Urban prepping mistakes that can get you killed

In a world of constant uncertainty, prepping has shifted from the fringe to a mainstream necessity. While rural preppers find solace in nature, urban survivalists grapple with navigating concrete jungles where chaos can strike at any moment. The city’s unique challenges, with towering skyscrapers and bustling streets, can be a matter of life or death.

As we delve into urban prepping, we explore the intricacies of a metropolis’s survival, recognizing it goes beyond stockpiling supplies. Urban prepping mistakes are more unforgiving than rural counterparts, with consequences extending beyond inconvenience.

Let’s look at the intricacies of urban survival and expose potentially fatal mistakes beneath the city’s surface. Are you prepared for the challenges or unwittingly setting yourself up for a survival game with stakes higher than you can imagine?

Not knowing the city

Envision a city under the looming threat of disaster, triggering a frenzied exodus. Highways meant as escape routes, transform into immobilizing parking lots, trapping individuals in their cars as a hurricane or a more ominous threat approaches.

To preempt such a nightmare, invest your time wisely. Arm yourself with detailed city maps and explore shortcuts and backroads.

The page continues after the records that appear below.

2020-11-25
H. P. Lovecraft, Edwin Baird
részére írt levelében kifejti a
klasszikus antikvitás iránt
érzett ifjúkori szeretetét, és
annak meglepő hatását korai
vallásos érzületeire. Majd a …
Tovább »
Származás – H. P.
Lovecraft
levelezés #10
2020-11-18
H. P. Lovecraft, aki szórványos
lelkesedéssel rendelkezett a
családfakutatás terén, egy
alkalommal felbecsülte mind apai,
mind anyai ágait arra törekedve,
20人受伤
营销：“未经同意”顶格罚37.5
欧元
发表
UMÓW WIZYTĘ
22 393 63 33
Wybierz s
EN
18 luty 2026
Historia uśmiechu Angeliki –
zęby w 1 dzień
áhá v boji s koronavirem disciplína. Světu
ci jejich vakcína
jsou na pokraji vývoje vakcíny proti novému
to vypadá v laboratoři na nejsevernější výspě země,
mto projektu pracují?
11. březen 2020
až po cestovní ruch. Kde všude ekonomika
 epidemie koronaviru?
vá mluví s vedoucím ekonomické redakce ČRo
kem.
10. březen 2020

Survival hinges on knowing optimal escape routes meticulously marked on your map. In the face of blocked roads, possess the knowledge of alternative paths that could become your lifeline.

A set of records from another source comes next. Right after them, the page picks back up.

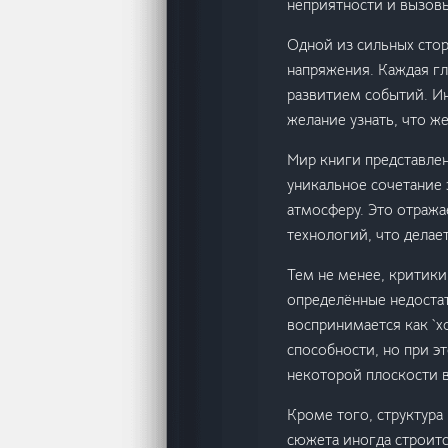
неприятности и вызов
Одной из сильных стор
напряжения. Каждая гл
развитием событий. И
желание узнать, что же
Мир книги представлен
уникальное сочетание
атмосферу. Это отража
технологий, что делае
Тем не менее, критики
определённые недостат
воспринимается как `х
способности, но при э
некоторой плоскости в
Кроме того, структур
сюжета иногда строитс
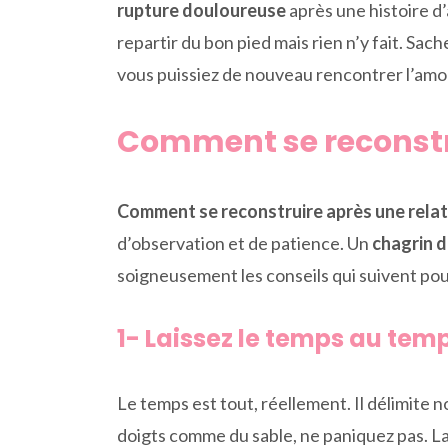
rupture douloureuse
après une histoire d
repartir du bon pied mais rien n’y fait. Sa
vous puissiez de nouveau rencontrer l’amour
Comment se reconstru
Comment se reconstruire après une relat
d’observation et de patience. Un
chagrin 
soigneusement les conseils qui suivent pou
1- Laissez le temps au tem
Le temps est tout, réellement. Il délimite n
doigts comme du sable, ne paniquez pas. La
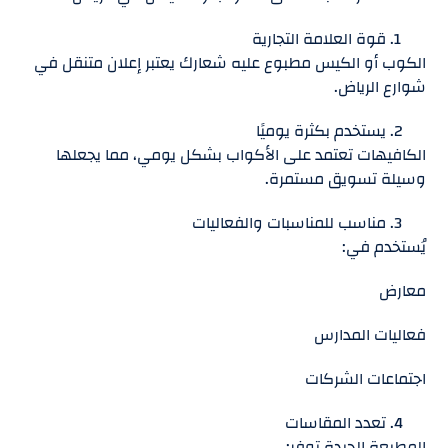
قوة العلامة التجارية
الكوب أو الكيس مطبوع عليه شعارك يعتبر إعلان متنقل في
شوارع الرياض.
يستخدم بكثرة يوميًا
الكافيهات تعتمد على الأكواب بشكل يومي، مما يجعلها
وسيلة تسويق مستمرة.
مناسب للمناسبات والفعاليات
يُستخدم في:
معارض
فعاليات المدارس
اجتماعات الشركات
تعدد المقاسات
المطبعة الجيدة توفر:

Consider utilizing public transportation for unconventional city exploration. Drawing from personal urban experiences, buses became my mode of choice. Rather than succumbing to distractions like music or nonstop phone use, I opted for a different approach. Gazing out of the window during each trip, I was amazed by the various details that often escape notice during routine journeys.

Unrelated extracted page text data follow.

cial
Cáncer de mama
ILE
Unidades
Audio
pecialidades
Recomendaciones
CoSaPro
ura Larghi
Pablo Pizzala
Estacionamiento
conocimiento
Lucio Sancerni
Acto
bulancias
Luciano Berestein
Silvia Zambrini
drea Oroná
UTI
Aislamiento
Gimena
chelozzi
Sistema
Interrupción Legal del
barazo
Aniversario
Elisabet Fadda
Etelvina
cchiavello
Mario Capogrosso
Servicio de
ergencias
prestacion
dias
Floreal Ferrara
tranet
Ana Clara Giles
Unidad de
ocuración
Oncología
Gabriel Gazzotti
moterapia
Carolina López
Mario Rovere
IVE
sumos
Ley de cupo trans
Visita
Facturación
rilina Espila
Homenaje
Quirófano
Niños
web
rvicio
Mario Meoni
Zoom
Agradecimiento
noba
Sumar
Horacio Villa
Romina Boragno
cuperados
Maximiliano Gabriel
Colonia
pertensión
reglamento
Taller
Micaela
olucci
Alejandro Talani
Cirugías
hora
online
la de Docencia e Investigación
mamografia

Unearth the secrets of your city before time becomes a precious commodity. Familiarize yourself with its nooks and crannies when stress isn’t breathing down your neck. Remember, the city’s labyrinth becomes exponentially more treacherous when your only exit strategy is born out of desperation. The countdown to potential demise commences the moment you find yourself ensnared in the urban web.

Not having enough supplies

Stockpiling a sufficient quantity of supplies for an extended duration poses a considerable challenge for urban dwellers due to the perennial shortage of available storage space. While it is feasible to amass a substantial quantity of food, whether in the form of cans or MRE pouches, the storage of water presents a distinct hurdle. Water, given its weight and bulk, becomes a particularly vexing issue, leaving most urban preppers unable to store beyond a month’s supply.

Various inventive solutions, ranging from improvisational ceiling structures to the construction of shelves on every available inch of free wall space, have been observed in attempts to accommodate water storage. However, even with such improvisations, preppers relying on these methods express dissatisfaction with the limited volume of water they can amass.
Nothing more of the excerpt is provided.